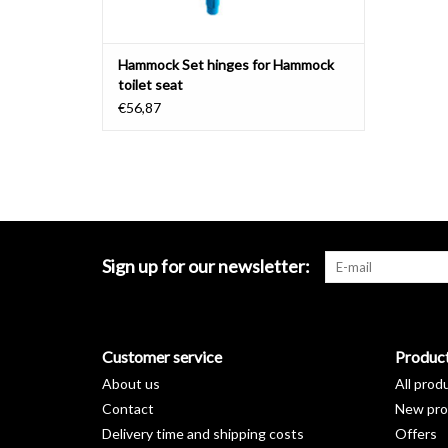
Hammock Set hinges for Hammock
toilet seat
€56,87
Sign up for our newsletter:
Customer service
Produc
About us
All prod
Contact
New pro
Delivery time and shipping costs
Offers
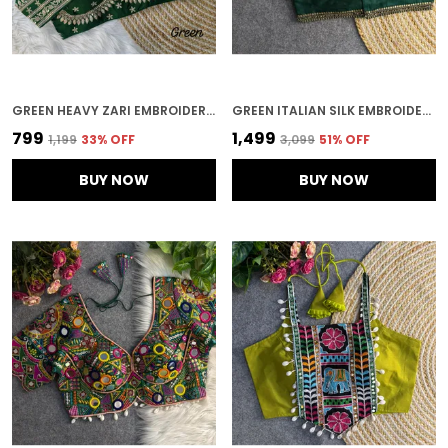
GREEN HEAVY ZARI EMBROIDERY & SEQUENCE WORK BLOUSE | FOR WOMEN
GREEN ITALIAN SILK EMBROIDERED STITCHED BLOUSE | FOR WOMEN
₹799
₹1,499
₹1,199
33
% OFF
₹3,099
51
% OFF
BUY NOW
BUY NOW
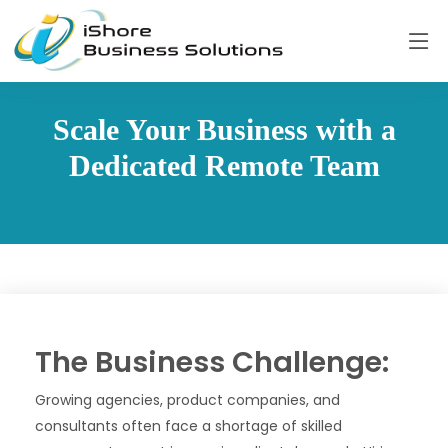
Scale Your Business with a
Dedicated Remote Team
The Business Challenge:
Growing agencies, product companies, and
consultants often face a shortage of skilled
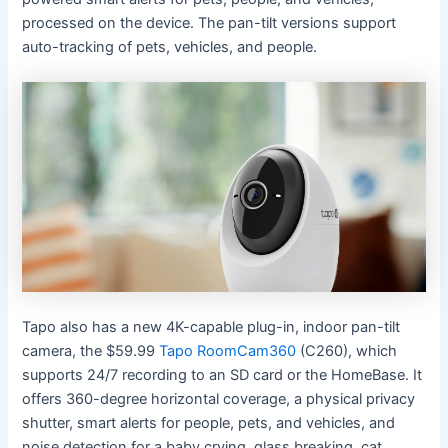
processed on the device. The pan-tilt versions support
auto-tracking of pets, vehicles, and people.
Tapo also has a new 4K-capable plug-in, indoor pan-tilt
camera, the $59.99
Tapo RoomCam360
(C260), which
supports 24/7 recording to an SD card or the HomeBase. It
offers 360-degree horizontal coverage, a physical privacy
shutter, smart alerts for people, pets, and vehicles, and
noise detection for a baby crying, glass breaking, cat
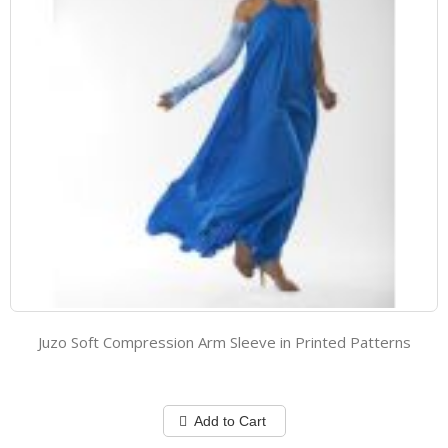
Juzo Soft Compression Arm Sleeve in Printed Patterns
Add to Cart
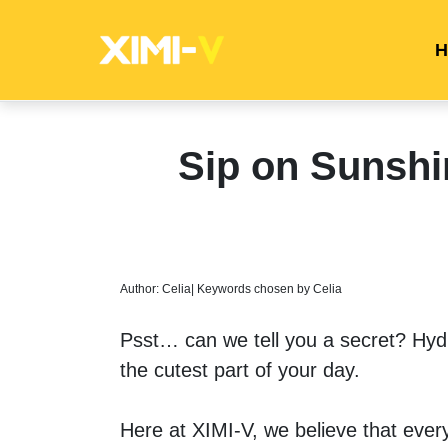
H
Sip on Sunsh
Author: Celia| Keywords chosen by Celia
Psst… can we tell you a secret? Hydra
the cutest part of your day. 
Here at XIMI-V, we believe that every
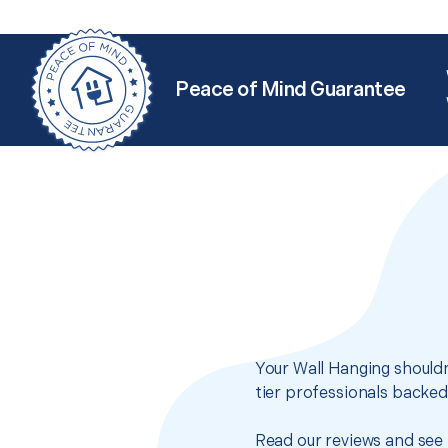
Peace of Mind Guarantee
Your Wall Hanging shouldn
tier professionals backed
Read our reviews and see 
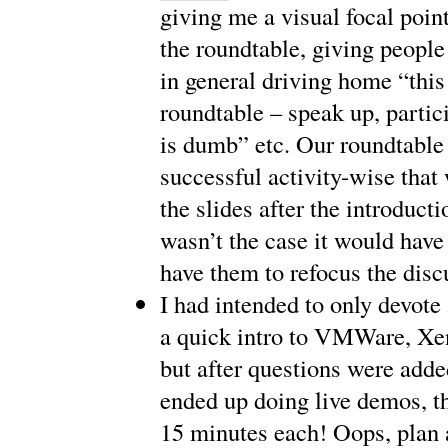
giving me a visual focal point
the roundtable, giving peopl
in general driving home “this 
roundtable – speak up, partic
is dumb” etc. Our roundtable
successful activity-wise that
the slides after the introductio
wasn’t the case it would have
have them to refocus the disc
I had intended to only devote
a quick intro to VMWare, Xe
but after questions were adde
ended up doing live demos, th
15 minutes each! Oops, plan 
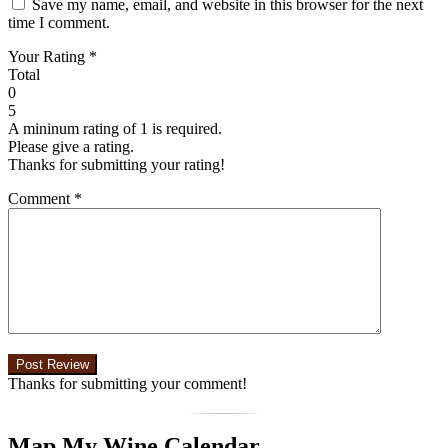
Save my name, email, and website in this browser for the next
time I comment.
Your Rating
*
Total
0
5
A mininum rating of 1 is required.
Please give a rating.
Thanks for submitting your rating!
Comment
*
Thanks for submitting your comment!
Map My Wine Calendar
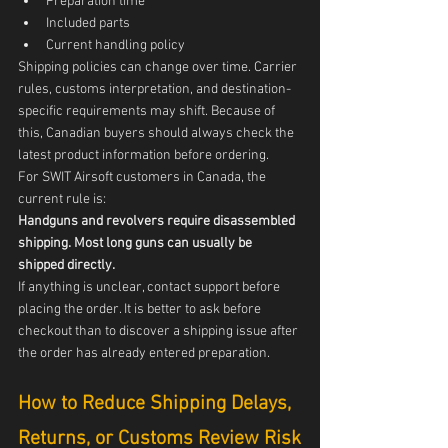
Preparation time
Included parts
Current handling policy
Shipping policies can change over time. Carrier 
rules, customs interpretation, and destination-
specific requirements may shift. Because of 
this, Canadian buyers should always check the 
latest product information before ordering.
For SWIT Airsoft customers in Canada, the 
current rule is:
Handguns and revolvers require disassembled 
shipping. Most long guns can usually be 
shipped directly.
If anything is unclear, contact support before 
placing the order. It is better to ask before 
checkout than to discover a shipping issue after 
the order has already entered preparation.
How to Reduce Shipping Delays, 
Returns, or Customs Review Risk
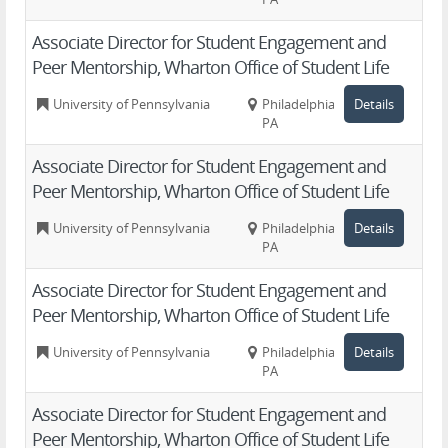
Associate Director for Student Engagement and
Peer Mentorship, Wharton Office of Student Life
University of Pennsylvania
Philadelphia,
Details
PA
Associate Director for Student Engagement and
Peer Mentorship, Wharton Office of Student Life
University of Pennsylvania
Philadelphia,
Details
PA
Associate Director for Student Engagement and
Peer Mentorship, Wharton Office of Student Life
University of Pennsylvania
Philadelphia,
Details
PA
Associate Director for Student Engagement and
Peer Mentorship, Wharton Office of Student Life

__EXERCISE PROMPT__
Search the entries for the word "WOMEN", then copy every line in which it is found.

__ANSWER BOX__
GREEN HEAVY ZARI EMBROIDERY & SEQUENCE WORK BLOUSE | FOR WOMEN
GREEN ITALIAN SILK EMBROIDERED STITCHED BLOUSE | FOR WOMEN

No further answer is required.